Reviews

Review: Benighted (Old Red Lion)

JB Priestley’s spooky 1927 novel is adapted for the stage by Duncan Gates

Five travellers, lost in Wales and marooned by a storm, take refuge in a ruined pile whose grim secrets are revealed only gradually. Yes, Benighted is an old dark house mystery. And not just ‘an’ but ‘the’, for it was JB Priestley‘s 1927 novel that first spawned the phrase when it was adapted by Hollywood as The Old Dark House.

Good ghost stories at Christmas are second only to pantomimes, so Duncan Gates‘ new stage adaptation is a shrewd seasonal choice. Producer Damien Tracey has pushed the boat out with a pocket-sized cornucopia of brooding designs that evoke the novel’s menacing mood, with Gregor Donnelly‘s crooked-house dark-wood set dragged to hell by Zia Bergin-Holly’s resourceful lighting and David Gregor’s forbidding soundscape.

Only, ghosts come there none. The menace in Benighted, mostly unseen and intangible, is all too human. Elderly patriarch Horace Femm (Michael Sadler) presides over the shards of his family: the sexually repressed Rebecca and the battle-damaged Saul, who is kept in check by a silent old retainer, Morgan. Unless there’s gin to be had.
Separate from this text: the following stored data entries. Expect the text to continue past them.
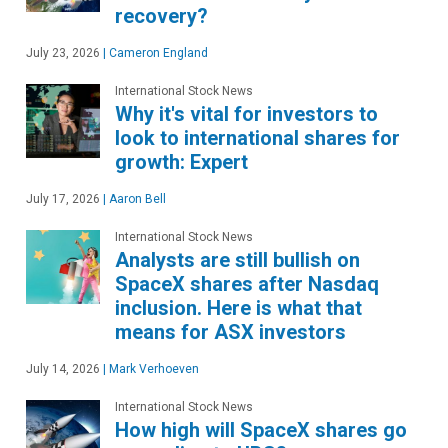
recovery?
July 23, 2026
|
Cameron England
International Stock News
Why it's vital for investors to
look to international shares for
growth: Expert
July 17, 2026
|
Aaron Bell
International Stock News
Analysts are still bullish on
SpaceX shares after Nasdaq
inclusion. Here is what that
means for ASX investors
July 14, 2026
|
Mark Verhoeven
International Stock News
How high will SpaceX shares go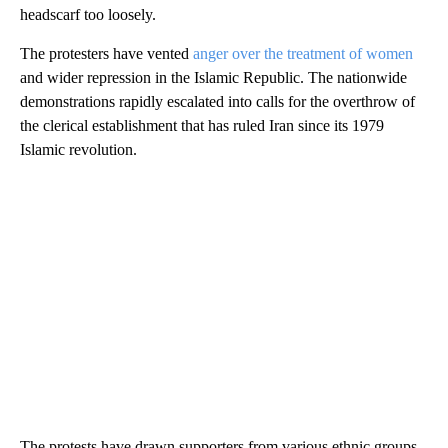
headscarf too loosely.
The protesters have vented
anger over the treatment of women
and wider repression in the Islamic Republic. The nationwide
demonstrations rapidly escalated into calls for the overthrow of
the clerical establishment that has ruled Iran since its 1979
Islamic revolution.
The protests have drawn supporters from various ethnic groups,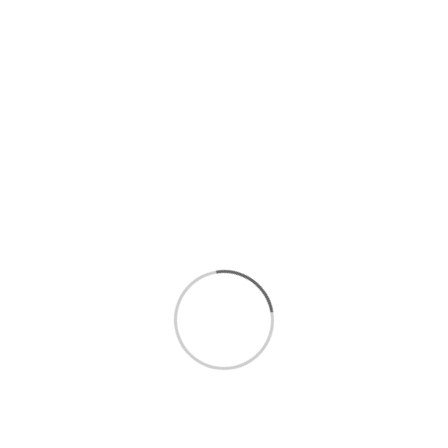
$59.99
/LB
$19.99
/LB
Add to cart
Out of Stock
SNOW CRAB CLUSTERS,
COOKED CAJUN
Each, 0.50
CRAWFISH, Each, 0.50
Final cost by weight
Final cost by weight
0 Reviews
0 Reviews
$34.99
/
$9.99
/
With nine characters played by a cast of six there’s bound to be doubling, but the programme ought to have kept quiet about some of it. Thus Sadler, who is the most polished performer in a variable cast, is also the drunken servant, with two of the hapless visitors doing dual service as the other Femms.

Sadler gets the best lines ("Everywhere else is in ruins. We all are") and he savours them all. Moreover, he alone keeps over acting at bay when delivering the monologue that Gates assigns, somewhat drearily, to each character in turn.
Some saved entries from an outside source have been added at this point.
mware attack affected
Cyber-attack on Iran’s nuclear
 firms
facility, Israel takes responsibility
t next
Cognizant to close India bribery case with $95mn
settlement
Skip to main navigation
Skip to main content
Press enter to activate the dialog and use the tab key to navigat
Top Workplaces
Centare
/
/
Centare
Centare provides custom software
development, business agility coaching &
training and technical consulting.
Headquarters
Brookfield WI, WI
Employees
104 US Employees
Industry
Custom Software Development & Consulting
Tom Machell and Harrie Hayes do well as the lacklustre Wavertons, Philip and Margaret. Once some dodgy motor-car miming is out of the way they give the show a solid backbone. Matt Maltby is the excitable Roger who falls for Jessica Bay’s common-as-muck chorus girl, while Ross Forder sustains credibility both as Rebecca Femm and as the cuckolded William Porterhouse.

Director Stephen Whitson takes his cue from Gates’s dialogue, which is tonally all over the place, and lurches from tension to slapstick in a way that suggests a lack of trust both in the material and in his own ability to tease much horror from the 70-minute script. They both need an editor.
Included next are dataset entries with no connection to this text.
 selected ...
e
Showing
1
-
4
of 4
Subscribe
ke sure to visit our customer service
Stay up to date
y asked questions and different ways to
Nevertheless, Benighted still makes for a diverting evening. Compared to Priestley’s An Inspector Calls, currently running in the West End, it’s a trifle, albeit one made from strange fruit and bitter dreams, but it’s entertaining enough. And when Maltby and Machell as a Bane-like Saul slug it out to the death we get a glimpse of what might have been.

Benighted runs at the Old Red Lion until 7 January.